The scooter was a new acquisition for them — a big thing for the entire colony, since no one knew anyone who owned a scooter. She disliked it. It made them stand out and she didnt like that. Nor the fact that it made so much noise at night that everyone few blocks away might wake up. But it made life easy for Jogen — cycling 15 kms each day to work was proving hard for him at his age.
She opened the door to the verandah and stood waiting while Jogen parked the scooter. She could see the young boy, standing next to Jogen, unsure of what to do next. He looks the same age as her son Dilip, she thought.
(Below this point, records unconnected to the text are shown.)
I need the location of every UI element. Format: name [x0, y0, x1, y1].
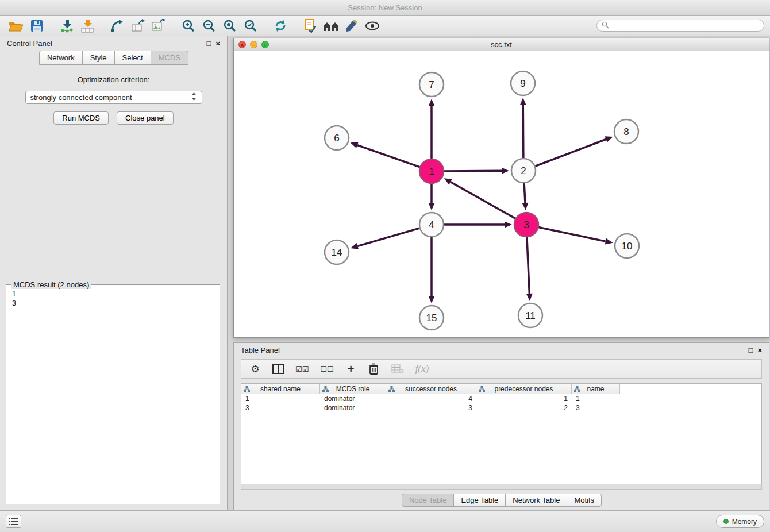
- network-window-titlebar[interactable]: × − + scc.txt: [234, 38, 769, 51]
- table-cell[interactable]: 4: [386, 394, 476, 403]
- node-table-header: shared nameMCDS rolesuccessor nodesprede…: [241, 384, 761, 394]
- graph-edge-2-8[interactable]: [534, 139, 606, 167]
- graph-arrowhead: [522, 203, 528, 210]
- optimization-criterion-label: Optimization criterion:: [0, 75, 227, 84]
- apply-style-icon[interactable]: [341, 17, 362, 34]
- table-row[interactable]: 3dominator323: [241, 403, 761, 413]
- node-table: shared nameMCDS rolesuccessor nodesprede…: [241, 383, 762, 484]
- function-builder-icon: f(x): [415, 362, 429, 376]
- graph-edge-4-14[interactable]: [357, 228, 421, 246]
- graph-arrowhead: [605, 238, 613, 245]
- column-header-name[interactable]: name: [572, 384, 620, 394]
- table-panel: Table Panel □ × ⚙ ☑☑ ☐☐ + f(x) shared na…: [233, 342, 769, 510]
- table-cell[interactable]: 2: [476, 403, 572, 413]
- column-header-predecessor-nodes[interactable]: predecessor nodes: [476, 384, 572, 394]
- graph-edge-2-3[interactable]: [524, 182, 525, 203]
- column-header-shared-name[interactable]: shared name: [241, 384, 320, 394]
- deselect-all-icon[interactable]: ☐☐: [320, 362, 333, 376]
- table-cell[interactable]: 3: [241, 403, 320, 413]
- tab-edge-table[interactable]: Edge Table: [453, 494, 506, 507]
- tab-select[interactable]: Select: [114, 51, 151, 65]
- save-session-icon[interactable]: [26, 17, 47, 34]
- control-panel-tabs: NetworkStyleSelectMCDS: [0, 51, 227, 65]
- tab-motifs[interactable]: Motifs: [567, 494, 602, 507]
- graph-edge-1-2[interactable]: [442, 171, 502, 171]
- graph-node-label-15: 15: [426, 313, 437, 323]
- export-image-icon[interactable]: [148, 17, 169, 34]
- tab-mcds[interactable]: MCDS: [151, 51, 188, 65]
- optimization-criterion-select[interactable]: strongly connected component: [25, 91, 202, 104]
- open-session-icon[interactable]: [6, 17, 26, 34]
- table-cell[interactable]: 1: [241, 394, 320, 403]
- export-table-icon[interactable]: [128, 17, 148, 34]
- show-hide-icon[interactable]: [362, 17, 383, 34]
- close-window-icon[interactable]: ×: [238, 41, 246, 48]
- close-table-panel-icon[interactable]: ×: [757, 346, 762, 354]
- control-panel: Control Panel □ × NetworkStyleSelectMCDS…: [0, 36, 228, 510]
- table-settings-icon[interactable]: ⚙: [249, 362, 261, 376]
- search-field[interactable]: [596, 20, 764, 32]
- first-neighbors-icon[interactable]: [321, 17, 341, 34]
- table-cell[interactable]: 3: [572, 403, 620, 413]
- column-selector-icon[interactable]: [272, 362, 284, 376]
- table-scroll-strip[interactable]: [241, 484, 762, 490]
- clone-network-icon[interactable]: [300, 17, 321, 34]
- zoom-fit-icon[interactable]: [220, 17, 240, 34]
- layout-network-icon[interactable]: [107, 17, 128, 34]
- table-cell[interactable]: 1: [572, 394, 620, 403]
- table-cell[interactable]: dominator: [320, 403, 386, 413]
- delete-row-icon[interactable]: [368, 362, 380, 376]
- zoom-out-icon[interactable]: [199, 17, 220, 34]
- close-panel-icon[interactable]: ×: [215, 40, 220, 47]
- graph-edge-3-10[interactable]: [537, 227, 606, 241]
- graph-node-label-7: 7: [429, 79, 434, 90]
- tab-style[interactable]: Style: [82, 51, 115, 65]
- memory-label: Memory: [732, 518, 757, 526]
- run-mcds-button[interactable]: Run MCDS: [53, 111, 109, 125]
- tab-network-table[interactable]: Network Table: [505, 494, 567, 507]
- graph-arrowhead: [526, 294, 533, 301]
- table-panel-tabs: Node TableEdge TableNetwork TableMotifs: [234, 494, 769, 507]
- mcds-result-item[interactable]: 3: [12, 299, 214, 308]
- mcds-result-item[interactable]: 1: [12, 290, 214, 299]
- task-history-button[interactable]: [6, 515, 21, 528]
- search-input[interactable]: [612, 22, 759, 30]
- import-table-icon[interactable]: [77, 17, 98, 34]
- minimize-window-icon[interactable]: −: [250, 41, 257, 48]
- memory-status-icon: [723, 519, 729, 524]
- graph-edge-1-6[interactable]: [357, 145, 421, 168]
- column-header-successor-nodes[interactable]: successor nodes: [386, 384, 476, 394]
- table-toolbar: ⚙ ☑☑ ☐☐ + f(x): [241, 359, 762, 379]
- table-cell[interactable]: 3: [386, 403, 476, 413]
- graph-node-label-3: 3: [523, 219, 529, 230]
- zoom-window-icon[interactable]: +: [261, 41, 269, 48]
- graph-arrowhead: [429, 203, 435, 210]
- network-view-window: × − + scc.txt 7968124314101511: [233, 38, 769, 338]
- float-panel-icon[interactable]: □: [207, 40, 211, 47]
- select-stepper-icon: [191, 92, 197, 103]
- graph-edge-3-11[interactable]: [527, 236, 529, 294]
- window-title: Session: New Session: [348, 3, 422, 12]
- graph-edge-2-9[interactable]: [523, 105, 523, 160]
- tab-node-table[interactable]: Node Table: [402, 494, 455, 507]
- tab-network[interactable]: Network: [39, 51, 83, 65]
- table-row[interactable]: 1dominator411: [241, 394, 761, 403]
- table-cell[interactable]: 1: [476, 394, 572, 403]
- zoom-in-icon[interactable]: [178, 17, 199, 34]
- node-table-body: 1dominator4113dominator323: [241, 394, 761, 413]
- table-cell[interactable]: dominator: [320, 394, 386, 403]
- network-canvas[interactable]: 7968124314101511: [234, 51, 769, 337]
- graph-arrowhead: [429, 296, 435, 303]
- add-row-icon[interactable]: +: [345, 362, 357, 376]
- memory-button[interactable]: Memory: [716, 515, 764, 528]
- float-table-panel-icon[interactable]: □: [749, 346, 753, 354]
- column-header-MCDS-role[interactable]: MCDS role: [320, 384, 386, 394]
- delete-table-icon: [391, 362, 404, 376]
- close-panel-button[interactable]: Close panel: [117, 111, 174, 125]
- import-network-icon[interactable]: [56, 17, 77, 34]
- select-all-icon[interactable]: ☑☑: [295, 362, 309, 376]
- zoom-selected-icon[interactable]: [240, 17, 261, 34]
- graph-edge-3-1[interactable]: [451, 182, 517, 219]
- graph-arrowhead: [429, 99, 435, 106]
- refresh-icon[interactable]: [270, 17, 291, 34]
“Malati, this is Salim. He just got here by the Howrah mail. He has no one in Ajmer. He will stay with us until he can find a job and a place”, Jogen said, putting down his office files and lunch box.
“Go wash your hands both of you. I will get heat the food and get it to the table”, she said. Malati was used to this. In 20 years of living with Jogen, she knew that she had married a man who would do anything to help people.
It wasnt that others didn’t — everyone in the community put people first. But Jogen was different. You could land up at any time on their doorstep and Jogen would come with you — friends or strangers, it didn’t matter. All that mattered was that someone needed help. Sometimes she worried about it — all the trust, time and money. And Jogen would laugh and say, “Arey ki achey kopaley, dekha jaabey shokaley. (Whats in our destiny, we will see the morning).”
As they finished dinner, a simple meal of fries, dal, eggs and rice, Jogen said, “Malati, you know we have finally found a replacement for sharmishta for saptami’s play. Guess who it is! Our own Salim mian. He used to do jatra in school — and played the role of sita in Ramayan. I did an audition — eke baarey perfect!”, Jogen was obviously very excited.
Malati smiled. She knew that this young boy of 17 had won her husband’s heart and trust, by one simple audition. She hoped it proved right in the long run. But she kept her thoughts to herself. All she said was, “Konta, oi ratnakumari’r role ta o korbey? (He will play the role of Ratna Kumari then ?)”.